Глава 6

За день до свадьбы снова приехал Годунов. После приветствий перешел к делу:

— Царь и великий князь всея Руси оказывает нам великую честь. Повелел обкручивание и брячину свадебну провесть в Большой Золотой палате, оную Грановитой такоже рекут. Тако токмо цари свадебку играют. Государь вельми удоволен твоими дарами и вежеством. Тебе княже ничего делать не надо, чего понадобится то яз сам обскажу. Олафу кому надоть от твоего имени поднесу, або ты в делах столичных совсем дитё. Одежу деля свадьбы тебе в вечор ныне пришлю. Не доверяю яз твоим холопам. — Покуда обсуждали свадебный чин, во дворе раздалось шипение и ритмичный стук. — Что сие деется?

Мы с боярином вышли на крыльцо. Федор Савельев, как приехал Годунов, по моему знаку раскочегарил паровик. Теперь он ритмично двигал кривошипно-шатунным механизмом и впустую вертел шкивом.

Годунов посмотрел, плюнул и вернулся в горницу. Я показал Федору, что все в порядке и паровик можно гасить.

— Не ко времени баловство! — Пожурил меня будущий тесть. — Ныне думай токмо або свадьбе. Абие обкручивания поведут вас в Благовещенский собор на венчание, опосля обратно в Золотую палату на свадебный пир, молодым ести и пити обычай не велит, тако ты с вечера обильно яств вкуси, дабы не алкать кушаний голодным оком. Государь опочивальню вам отделил в царских палатах на перву ночь, бо не по обычаю дочь из отцовского дома забирать и до почивальни обратно в тот терем вертаться. Тысяцким твоим будет Васька Шуйский сын Иванов, мне ровесник, человек он пустой, но знатен вельми. Держи себя строго, чести не урони. Своих дворовых не бери, на брячине собрались зело вятшие гости, худородным там бысть невместно. Ну, помогай Бог! — Годунов перекрестил и отбыл.

Наутро началась суета. Понаехало множество нарядных дворян, никого из которых я не знал, позже прибыл в золоченой карете невысокий ростом боярин в богатых одеждах и горлатной шапке. Где-то я его видел. Поздоровался небрежно, не представился. По спесивому и недовольному виду я понял, что он думает, что его и так все должны знать. Это оказался князь Шуйский, он видимо был не рад, назначению распорядителем на свадьбе незаконного царского сына. Потаскался по двору, брезгливо осмотрел паровик с закопченной топкой.

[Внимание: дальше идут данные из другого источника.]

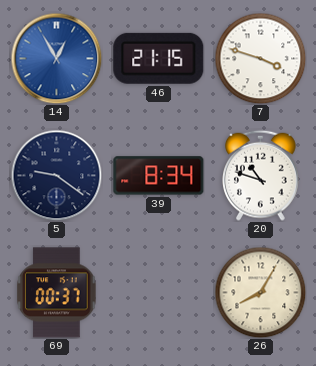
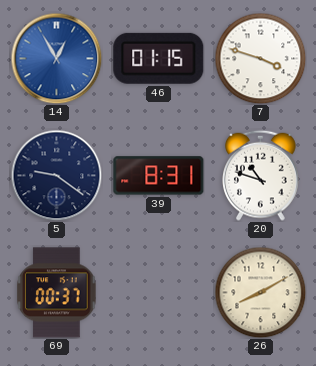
46: 21:15 -> 01:15
39: 8:34 -> 8:31
26: 8:05 -> 8:10
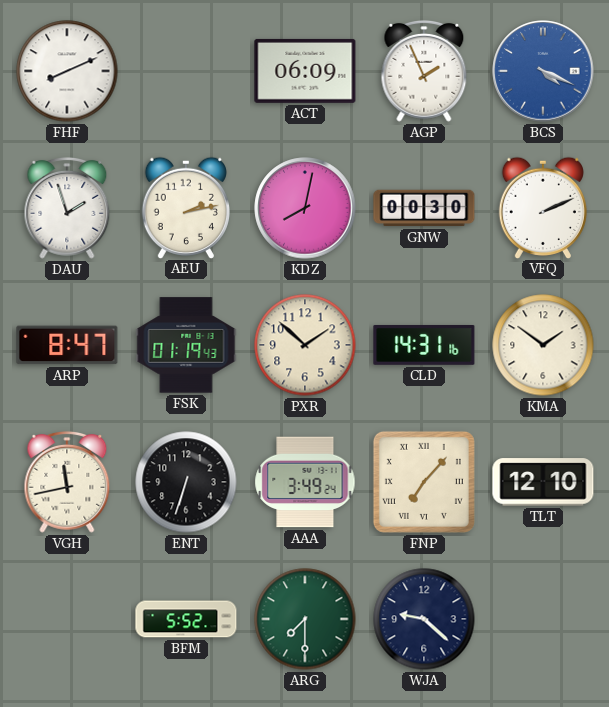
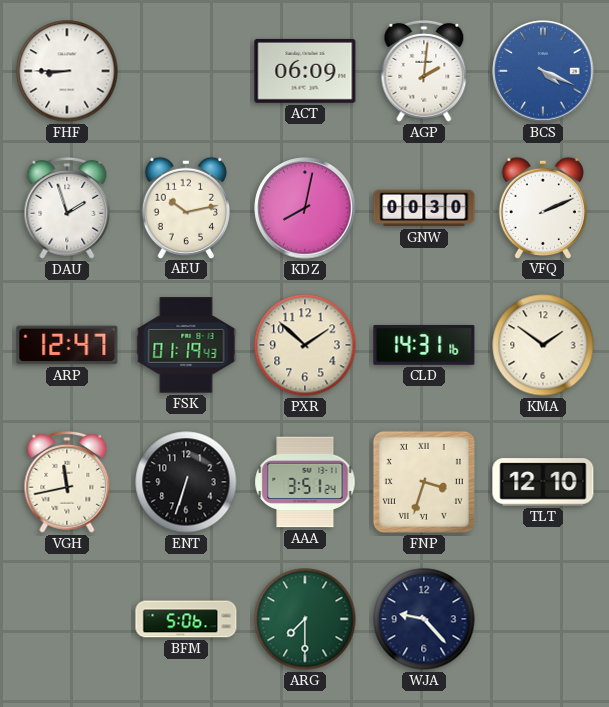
FHF: 8:11 -> 8:45
AGP: 1:56 -> 2:01
AEU: 2:13 -> 10:13
ARP: 8:47 -> 12:47
AAA: 3:49 -> 3:51
FNP: 7:07 -> 3:33
BFM: 5:52 -> 5:06
WJA: 9:22 -> 9:23
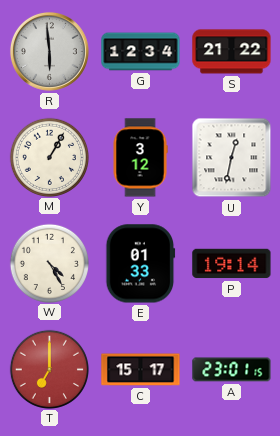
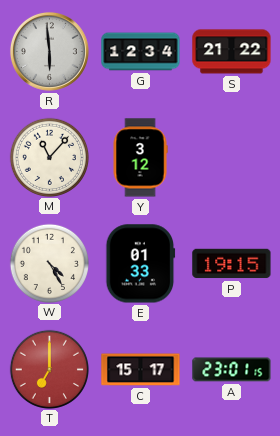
M: 1:05 -> 11:07
U: 12:32 -> none
P: 19:14 -> 19:15
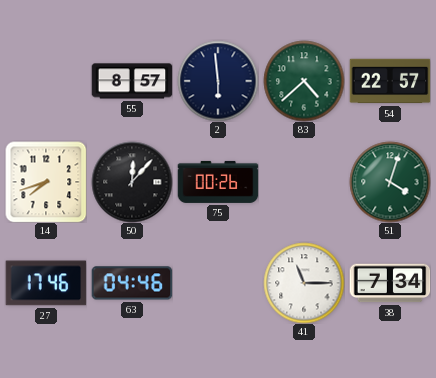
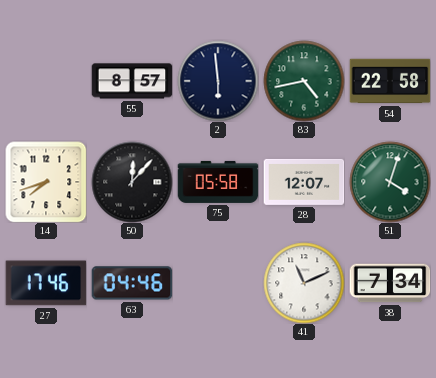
83: 4:38 -> 4:43
54: 22:57 -> 22:58
75: 00:26 -> 05:58
28: none -> 12:07
41: 11:15 -> 11:11
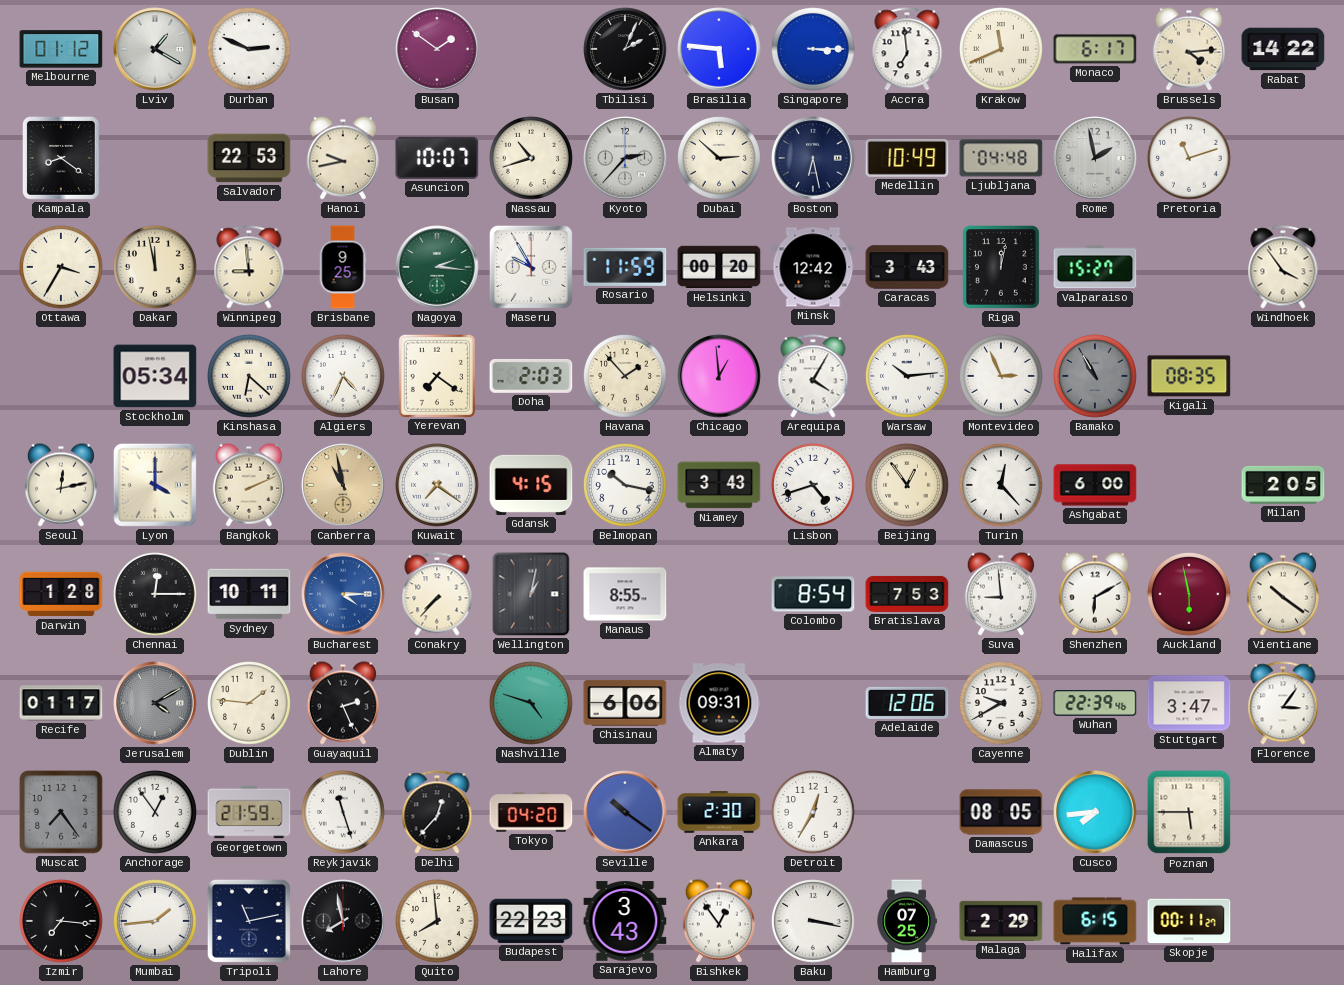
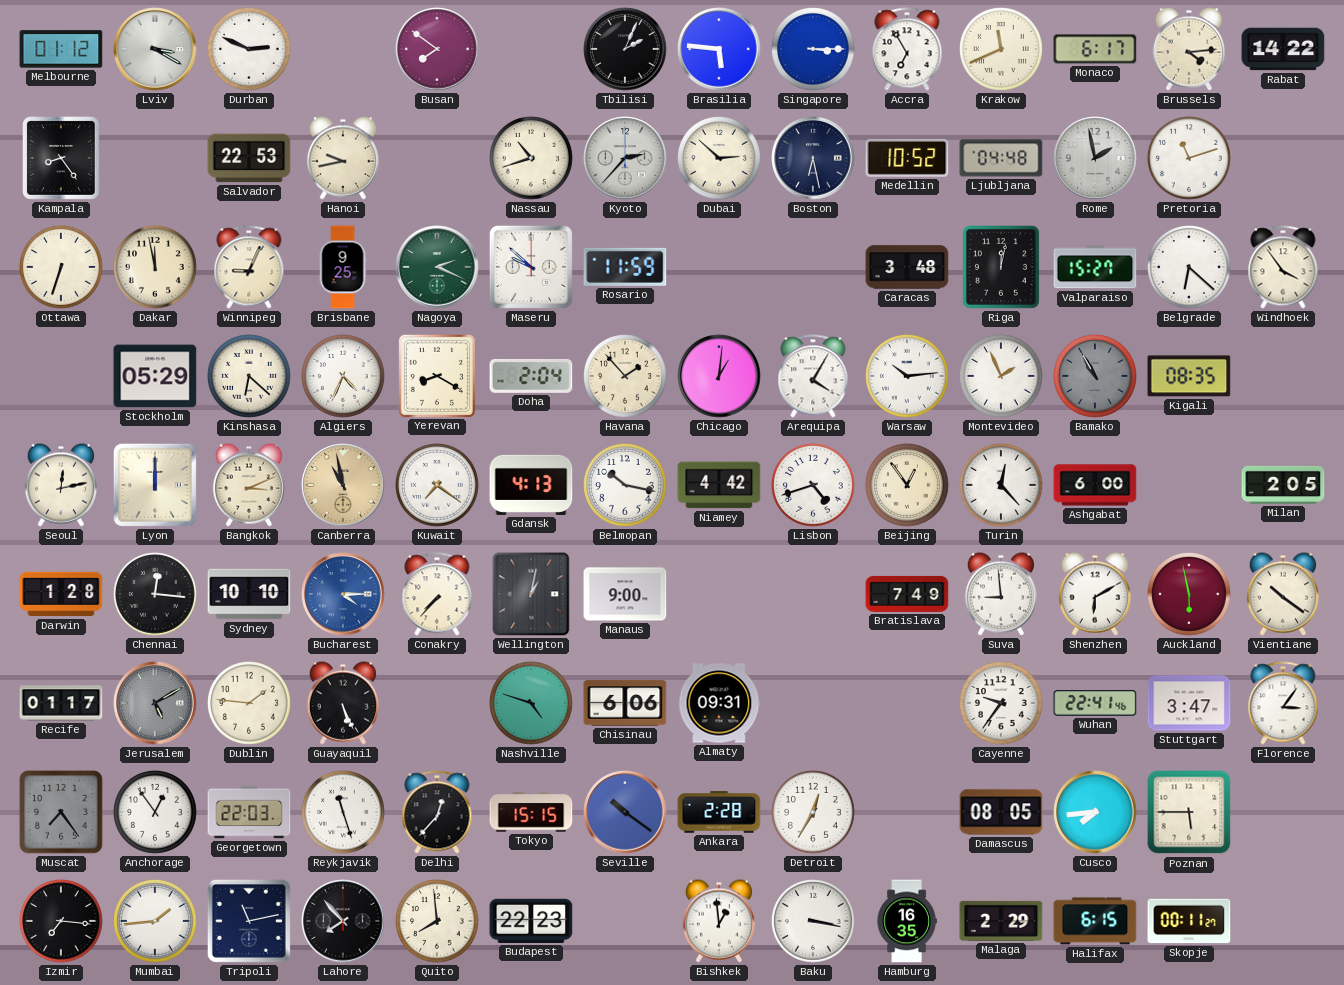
Lviv: 1:20 -> 3:20
Busan: 1:51 -> 7:51
Accra: 6:59 -> 6:55
Kampala: 8:21 -> 8:24
Asuncion: 10:07 -> none
Medellin: 10:49 -> 10:52
Ottawa: 3:35 -> 6:33
Winnipeg: 8:59 -> 9:04
Nagoya: 2:16 -> 2:19
Maseru: 9:55 -> 9:52
Helsinki: 00:20 -> none
Minsk: 12:42 -> none
Caracas: 3:43 -> 3:48
Belgrade: none -> 6:22
Stockholm: 05:34 -> 05:29
Yerevan: 7:21 -> 8:20
Doha: 2:03 -> 2:04
Chicago: 12:59 -> 1:01
Montevideo: 2:56 -> 1:56
Lyon: 4:00 -> 12:00
Bangkok: 2:11 -> 3:11
Gdansk: 4:15 -> 4:13
Niamey: 3:43 -> 4:42
Chennai: 12:15 -> 12:16
Sydney: 10:11 -> 10:10
Manaus: 8:55 -> 9:00
Colombo: 8:54 -> none
Bratislava: 7:53 -> 7:49
Jerusalem: 4:10 -> 5:10
Guayaquil: 2:26 -> 5:26
Adelaide: 12:06 -> none
Cayenne: 9:40 -> 9:36
Wuhan: 22:39 -> 22:41
Georgetown: 21:59 -> 22:03
Tokyo: 04:20 -> 15:15
Ankara: 2:30 -> 2:28
Lahore: 7:58 -> 7:53
Sarajevo: 3:43 -> none
Bishkek: 12:54 -> 12:59
Hamburg: 07:25 -> 16:35
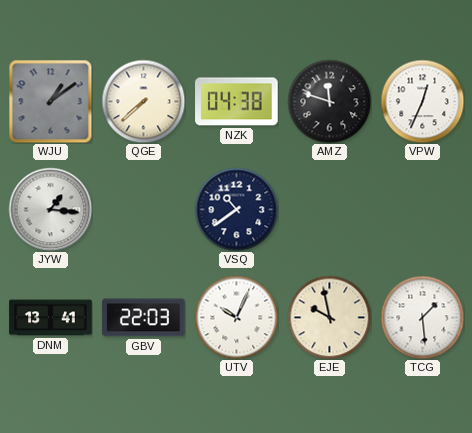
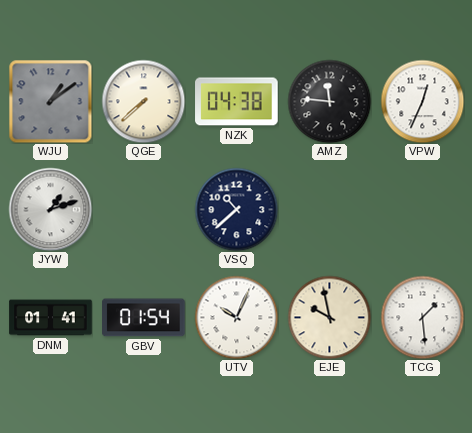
AMZ: 11:48 -> 11:46
JYW: 1:16 -> 1:12
VSQ: 10:39 -> 10:38
DNM: 13:41 -> 01:41
GBV: 22:03 -> 01:54
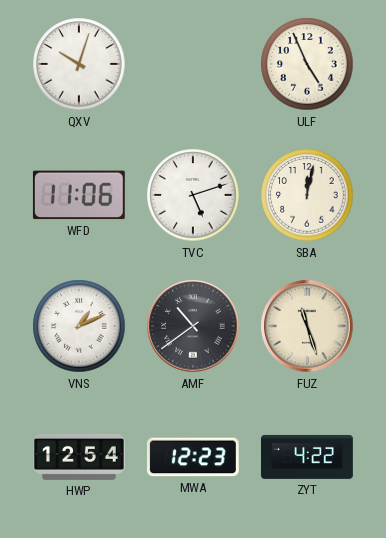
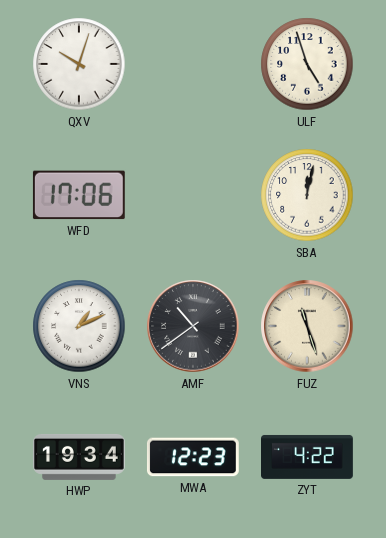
ULF: 4:56 -> 4:57
WFD: 11:06 -> 17:06
TVC: 5:12 -> none
HWP: 12:54 -> 19:34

Ждан с прислугой помогли одеться. На шелковое исподнее, темно синие штаны, зеленый с золотой нитью кафтан, и красные сафьяновые сапоги, сверху надели охабень с длинными, почти до земли рукавами. Хорошо в рукавах были прорези, а то ходи целый день без рук. Охабень с большим отложным воротником был так плотно заткан золотыми нитями, что узор казался не читаемым. Шапки не подали.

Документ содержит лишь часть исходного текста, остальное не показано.